In clinical practice, the diagnostic process for lung cancer should include chest CT, transbronchial or CT‑guided biopsy, and histopathology.⁴ However, due to high mortality in untreated patients with disseminated mycobacterioses, in the presence of multiple lung lesions, it is no less important to exclude systemic mycobacterial infection than to exclude metastatic cancer, especially as the former is a curable disease. TB diagnostic workup includes sputum examination, autofluorescence bronchoscopy, culture, and a PCR test. Interferon-γ release assays detect sensitization to Mycobacterium spp. and cannot differentiate between active and latent infections.

Finally, mycobacterioses and lung cancer may coexist. Patients diagnosed with TB that are at a high risk of lung cancer according to the American Association of Thoracic Surgery, that is patients of 55 years and older, with a smoking history of 30 pack‑years or more, should be assessed with chest CT for underlying malignancy prior to anti‑TB treatment, even in the presence of a microbiologic confirmation of TB.

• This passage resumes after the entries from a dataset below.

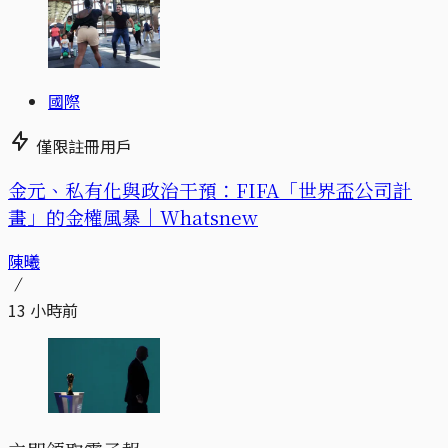
國際
僅限註冊用戶
金元、私有化與政治干預：FIFA「世界盃公司計
畫」的金權風暴｜Whatsnew
陳曦
13 小時前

Opportunistic mycobacterial infections will be an ever‑increasing problem due to a rise in the number of patients on chronic immunosuppressive therapies. In a nationwide Japanese study, out of 7755 RA patients on adalimumab treatment, 22 TB cases were identified, all symptomatic and mostly (77%) with extrapulmonary involvement. Risk factors for TB determined by a multivariate analysis were age over 65 years, past or current renal dysfunction, RA activity, and diabetes mellitus, in descending order.⁵

Mycobacterioses are great mimickers and can present both clinically and radiologically similar to metastatic cancer. Microbiology is useful for mycobacterial infection diagnosis, although negative results do not exclude mycobacteriosis. Lung biopsy is the gold diagnostic standard for lung cancer, although it may not always be available. Taking a pause to consider a probability of mycobacteriosis, curable yet fatal if left untreated, in the clinical context, is crucial in the evaluation of disseminated lung lesions in immunocompromised patients.